Tubuh menjadi entitas yang sangat bernilai. Dalam setiap lekukan tubuh Juno tersirat suka dan duka yang menimbulkan rasa trauma. Dalam setiap gerakannya, terpancar perjalanan hidup manusia biasa yang mencari jati diri. Berarti, dalam setiap hidup yang terjadi pada kita akan memiliki cerita tersendiri dalam tubuh. Semua dipertentangkan dengan emosi dan ambisi tanpa ada yang empati.
Garin Nugroho telah berhasil membuat film arthouse intim dengan penonton. Kontruksi makna tubuh dibangun intens melalui para pemeran yang memiliki olah vokal, olah tubuh, dan olah rasa menjiwai. Film mampu menjembatani serba-serbi dinamika yang terjadi dekat di sekitar kita sehingga  membuka mata hati dan telinga.
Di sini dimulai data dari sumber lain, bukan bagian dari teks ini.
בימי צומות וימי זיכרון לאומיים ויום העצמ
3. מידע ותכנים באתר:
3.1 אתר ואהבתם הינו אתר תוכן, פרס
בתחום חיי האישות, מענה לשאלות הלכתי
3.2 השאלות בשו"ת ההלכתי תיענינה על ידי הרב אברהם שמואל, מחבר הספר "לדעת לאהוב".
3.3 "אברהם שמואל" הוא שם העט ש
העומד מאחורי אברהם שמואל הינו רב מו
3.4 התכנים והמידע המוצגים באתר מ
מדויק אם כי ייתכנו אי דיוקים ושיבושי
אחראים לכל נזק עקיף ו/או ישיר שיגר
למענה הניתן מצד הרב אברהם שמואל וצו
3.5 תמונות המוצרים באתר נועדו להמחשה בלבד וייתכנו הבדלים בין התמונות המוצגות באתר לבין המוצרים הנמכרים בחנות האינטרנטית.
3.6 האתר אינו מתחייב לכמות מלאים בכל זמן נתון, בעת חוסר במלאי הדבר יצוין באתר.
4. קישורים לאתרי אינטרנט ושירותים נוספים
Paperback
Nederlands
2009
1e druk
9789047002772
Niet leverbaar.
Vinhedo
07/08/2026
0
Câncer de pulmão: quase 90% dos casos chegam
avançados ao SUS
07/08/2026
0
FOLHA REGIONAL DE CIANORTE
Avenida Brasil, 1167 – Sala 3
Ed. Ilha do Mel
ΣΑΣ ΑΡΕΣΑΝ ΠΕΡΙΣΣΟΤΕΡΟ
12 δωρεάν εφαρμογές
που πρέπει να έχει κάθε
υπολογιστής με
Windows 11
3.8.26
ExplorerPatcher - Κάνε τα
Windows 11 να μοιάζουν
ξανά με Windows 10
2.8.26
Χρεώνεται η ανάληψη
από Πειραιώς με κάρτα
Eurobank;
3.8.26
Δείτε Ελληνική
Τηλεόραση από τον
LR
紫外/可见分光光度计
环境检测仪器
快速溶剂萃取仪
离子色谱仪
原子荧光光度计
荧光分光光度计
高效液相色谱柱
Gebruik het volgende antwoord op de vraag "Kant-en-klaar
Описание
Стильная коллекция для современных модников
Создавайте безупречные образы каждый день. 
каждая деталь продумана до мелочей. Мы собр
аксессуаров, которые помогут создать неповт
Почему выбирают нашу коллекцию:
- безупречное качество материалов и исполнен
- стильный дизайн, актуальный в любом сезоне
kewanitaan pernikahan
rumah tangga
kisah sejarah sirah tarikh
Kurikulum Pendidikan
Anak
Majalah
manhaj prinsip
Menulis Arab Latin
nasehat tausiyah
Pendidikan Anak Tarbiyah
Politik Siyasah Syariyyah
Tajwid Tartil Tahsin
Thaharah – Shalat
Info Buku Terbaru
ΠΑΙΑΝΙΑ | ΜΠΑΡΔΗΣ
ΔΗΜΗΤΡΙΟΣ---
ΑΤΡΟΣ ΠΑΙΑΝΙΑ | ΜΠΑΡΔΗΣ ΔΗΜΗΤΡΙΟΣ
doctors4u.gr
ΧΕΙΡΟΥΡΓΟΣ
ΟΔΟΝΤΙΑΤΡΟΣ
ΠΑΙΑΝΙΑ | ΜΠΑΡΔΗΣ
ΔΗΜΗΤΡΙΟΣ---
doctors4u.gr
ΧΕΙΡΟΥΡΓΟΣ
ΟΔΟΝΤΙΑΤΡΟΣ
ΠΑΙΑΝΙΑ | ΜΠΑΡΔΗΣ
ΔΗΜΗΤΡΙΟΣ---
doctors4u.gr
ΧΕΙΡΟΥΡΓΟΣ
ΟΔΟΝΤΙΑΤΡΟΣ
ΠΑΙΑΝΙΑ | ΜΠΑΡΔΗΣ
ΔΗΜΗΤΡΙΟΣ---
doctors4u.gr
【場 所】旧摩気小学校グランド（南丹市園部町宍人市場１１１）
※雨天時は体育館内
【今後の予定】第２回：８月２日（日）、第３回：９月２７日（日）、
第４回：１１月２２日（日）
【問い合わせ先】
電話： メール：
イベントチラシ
Dilematis yang dialami Juno akan tubuhnya menjadi perspektif para LGBT yang selalu memiliki konflik dalam hidup . Pribadi dan hati mereka berkecamuk seiring pandangan sekitar yang sulit menerima keberadaan kaumnya untuk membumi. Hidup mereka sudah kelam, tapi semua itu dilalui dan berhasil membentuk jati diri meski seringkali terasa tak utuh.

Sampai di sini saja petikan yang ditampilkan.